WORK ITEM.
Nothing but the lines below between the line holding "Hot Categories" and the line holding "Overseas Warehouse", inclusive, should appear in the answer, each set down exactly.

Dataset entries
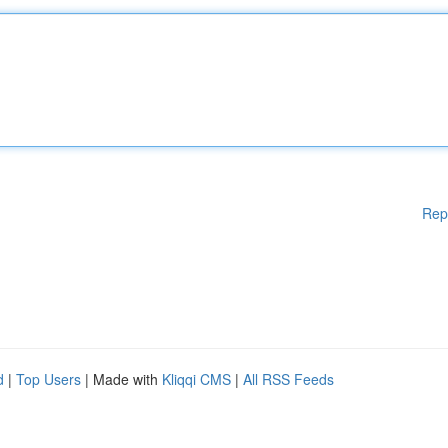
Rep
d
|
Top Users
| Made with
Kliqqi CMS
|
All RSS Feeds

--

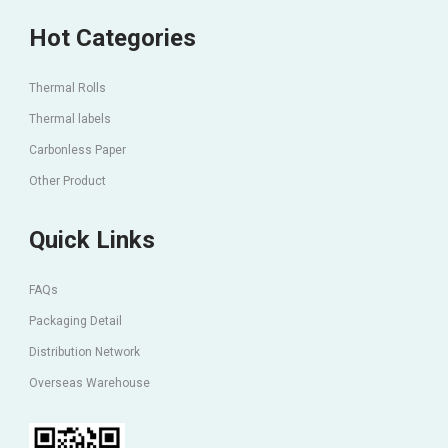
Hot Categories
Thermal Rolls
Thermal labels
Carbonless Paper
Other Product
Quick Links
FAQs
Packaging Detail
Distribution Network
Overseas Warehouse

ANSWER.
Hot Categories
Thermal Rolls
Thermal labels
Carbonless Paper
Other Product
Quick Links
FAQs
Packaging Detail
Distribution Network
Overseas Warehouse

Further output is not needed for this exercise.